私を警戒するように一瞥した鋭い蒼の瞳に驚き、ミア嬢に差し出そうとしていた手を胸に引き戻す。

「ジョシィ! 大丈夫よ。なんでもないわ」

旦那様の腕に、あの傷のない白い手が絡まる。

その様子が私の目には殊更ゆっくりと見えていた。
悪夢を見ているかのように、私の体は動かない。

そして、その腕に触れるミア嬢の手に旦那様の手が気遣うように重ねられた。
旦那様を見つめるミア嬢の濡れた大きな目が儚げに揺れる。

なんて庇護欲を誘うお嬢さんだろうか。
どこか別のところにいる私が他人事のように、彼女の涙を指で優しく拭ってやりたいと言った気がした。

──彼女が髪を振り乱した時に見えてしまった。
赤毛から覗く、深い蒼の宝石を彩る金の装飾の耳飾りを。
ミア嬢の身にまとうドレスよりもきっと上等な物だろうことが一瞬でもわかるほどの意匠だった。

旦那様が買い与えたものなのかしら。
旦那様の瞳とよく似た色合いの石……ご自分の色を身に着けさせるなんて寵が深いことが察せられる。

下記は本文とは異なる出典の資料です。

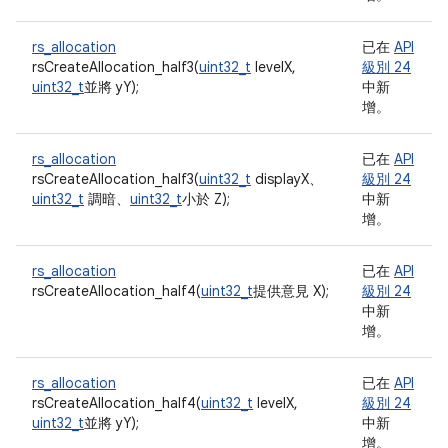
rs_allocation
已在
API
rsCreateAllocation_half3(
uint32_t
levelX,
級別 24
uint32_t
並將 yY);
中新
增。
rs_allocation
已在
API
rsCreateAllocation_half3(
uint32_t
displayX、
級別 24
uint32_t
調暗、
uint32_t
小於 Z);
中新
增。
rs_allocation
已在
API
rsCreateAllocation_half4(
uint32_t
提供意見 X);
級別 24
中新
增。
rs_allocation
已在
API
rsCreateAllocation_half4(
uint32_t
levelX,
級別 24
uint32_t
並將 yY);
中新
增。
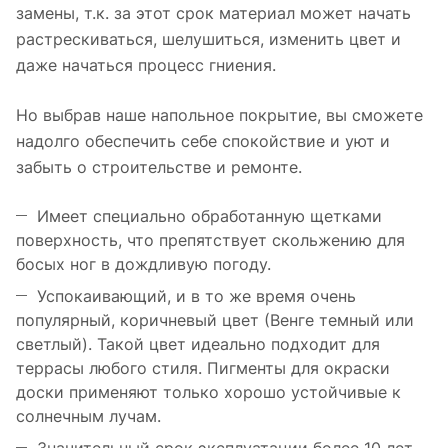
замены, т.к. за этот срок материал может начать
растрескиваться, шелушиться, изменить цвет и
даже начаться процесс гниения.
Но выбрав наше напольное покрытие, вы сможете
надолго обеспечить себе спокойствие и уют и
забыть о строительстве и ремонте.
Имеет специально обработанную щетками
поверхность, что препятствует скольжению для
босых ног в дождливую погоду.
Успокаивающий, и в то же время очень
популярный, коричневый цвет (Венге темный или
светлый). Такой цвет идеально подходит для
террасы любого стиля. Пигменты для окраски
доски применяют только хорошо устойчивые к
солнечным лучам.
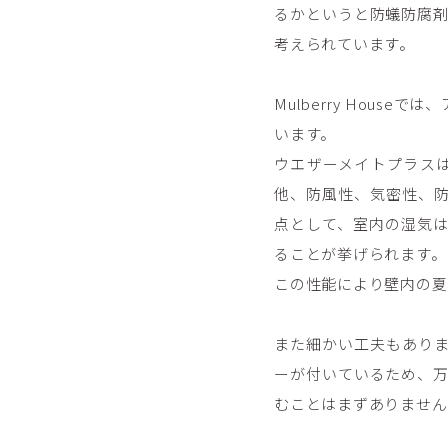
るかというと防蟻防腐
考えられています。
Mulberry Houseで
います。
ウエザーメイトプラス
他、防風性、気密性、
点として、室内の湿気
ることが挙げられます。
この性能により壁内の夏
また細かい工夫もあり
ーが付いているため、
むことはまずありません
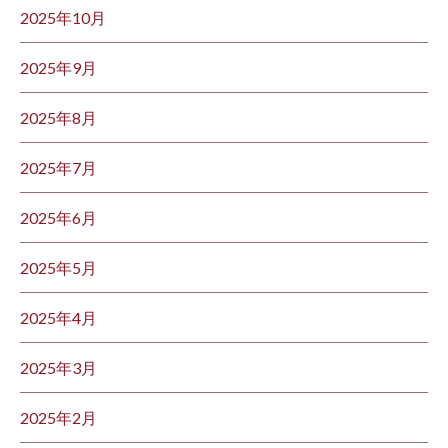
2025年10月
2025年9月
2025年8月
2025年7月
2025年6月
2025年5月
2025年4月
2025年3月
2025年2月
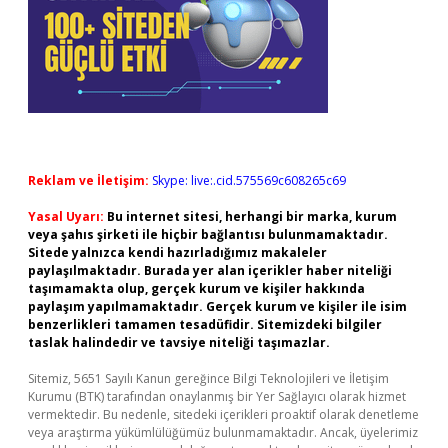
Reklam ve İletişim:
Skype: live:.cid.575569c608265c69
Yasal Uyarı:
Bu internet sitesi, herhangi bir marka, kurum
veya şahıs şirketi ile hiçbir bağlantısı bulunmamaktadır.
Sitede yalnızca kendi hazırladığımız makaleler
paylaşılmaktadır. Burada yer alan içerikler haber niteliği
taşımamakta olup, gerçek kurum ve kişiler hakkında
paylaşım yapılmamaktadır. Gerçek kurum ve kişiler ile isim
benzerlikleri tamamen tesadüfidir. Sitemizdeki bilgiler
taslak halindedir ve tavsiye niteliği taşımazlar.
Sitemiz, 5651 Sayılı Kanun gereğince Bilgi Teknolojileri ve İletişim
Kurumu (BTK) tarafından onaylanmış bir Yer Sağlayıcı olarak hizmet
vermektedir. Bu nedenle, sitedeki içerikleri proaktif olarak denetleme
veya araştırma yükümlülüğümüz bulunmamaktadır. Ancak, üyelerimiz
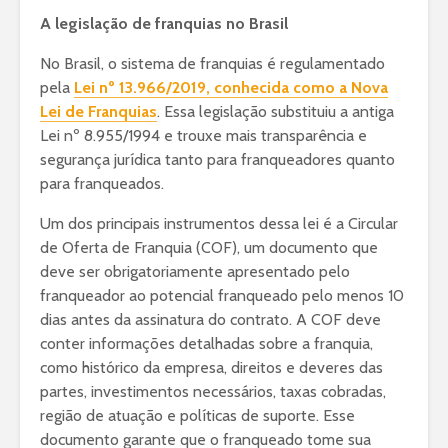
A legislação de franquias no Brasil
No Brasil, o sistema de franquias é regulamentado
pela
Lei nº 13.966/2019, conhecida como a Nova
Lei de Franquias
. Essa legislação substituiu a antiga
Lei nº 8.955/1994 e trouxe mais transparência e
segurança jurídica tanto para franqueadores quanto
para franqueados.
Um dos principais instrumentos dessa lei é a Circular
de Oferta de Franquia (COF), um documento que
deve ser obrigatoriamente apresentado pelo
franqueador ao potencial franqueado pelo menos 10
dias antes da assinatura do contrato. A COF deve
conter informações detalhadas sobre a franquia,
como histórico da empresa, direitos e deveres das
partes, investimentos necessários, taxas cobradas,
região de atuação e políticas de suporte. Esse
documento garante que o franqueado tome sua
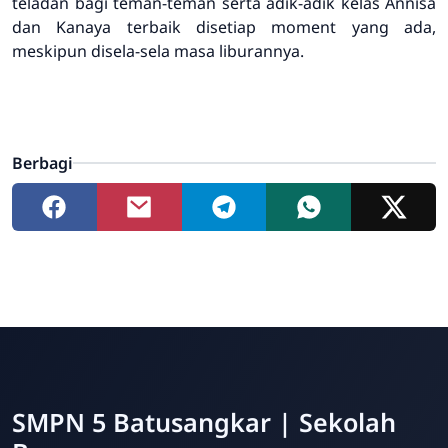
teladan bagi teman-teman serta adik-adik kelas Annisa
dan Kanaya terbaik disetiap moment yang ada,
meskipun disela-sela masa liburannya.
Berbagi
SMPN 5 Batusangkar | Sekolah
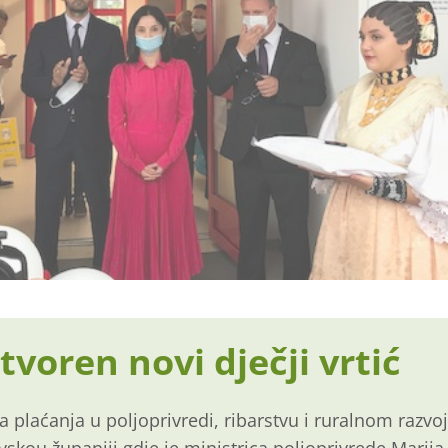
tvoren novi dječji vrtić
a plaćanja u poljoprivredi, ribarstvu i ruralnom razvo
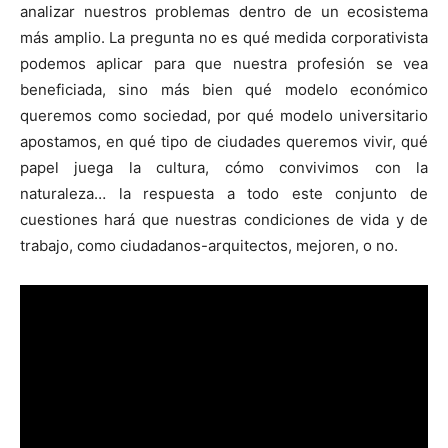
analizar nuestros problemas dentro de un ecosistema
más amplio. La pregunta no es qué medida corporativista
podemos aplicar para que nuestra profesión se vea
beneficiada, sino más bien qué modelo económico
queremos como sociedad, por qué modelo universitario
apostamos, en qué tipo de ciudades queremos vivir, qué
papel juega la cultura, cómo convivimos con la
naturaleza… la respuesta a todo este conjunto de
cuestiones hará que nuestras condiciones de vida y de
trabajo, como ciudadanos-arquitectos, mejoren, o no.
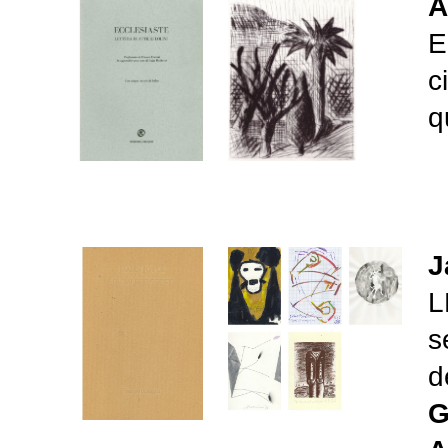
A
E
c
q
J
L
s
d
G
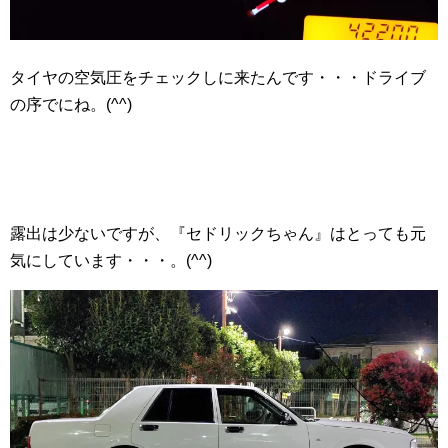
タイヤの空気圧をチェックしに来たんです・・・ドライブ
の序でにね。(^^)
露出は少ないですが、『セドリックちゃん』はとっても元
気にしています・・・。(^^)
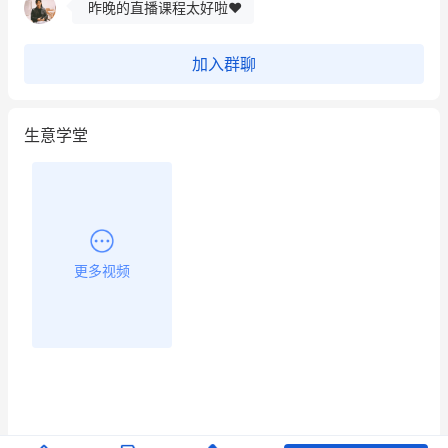
昨晚的直播课程太好啦❤️
加入群聊
生意学堂
更多视频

どんどん深みに落ちていく自分を落ち着かせるように、ブレスレットをまたひと撫でした。
──私は、大丈夫。
──大丈夫。

そう唱えながら。





私が一歩後ろに下がったことを確認すると、旦那様は鋭い目を一転させミア嬢へ優しい目を向けた。

「泣いている……こちらにおいで」

旦那様の声色には、相手を心から心配するものがあった。
相手の苦しみや悲しみを憂い、自分のことのように心を痛めているような
以前のわたくしに向けられていたような温かみのある声だった。

旦那様の手がミア嬢に差し出され、二人で長椅子へと移動する。
それが当然というように、ミア嬢の隣へ旦那様は腰を下ろした。

自然に寄り添う2人を見ていると、思い出の中の旦那様と私より心が通っている恋人同士のように見えた。

私は自分の両手を強く握りしめ、一人で、二人の前にあるソファーへと移動し腰を下ろした。

私の隣には誰も、いない。





「申し訳ないが……あなたは誰だろうか」

旦那様より遅れて入ってきた使用人たちが手早く給仕を終え、退出した。
部屋の中に三人だけになると旦那様は固い声で、そうおっしゃった。

どう言えばいいいだろうか。
あなたの妻よ、なんて言ったら……ミア嬢の言う通り倒れてしまうだろうか。
だってミア嬢を恋人だと思っているんですもの。

チラリとミア嬢の方へ視線を流してしまいそうになり、顔色を窺おうとしている自分の情けなさに苦笑いしてしまう。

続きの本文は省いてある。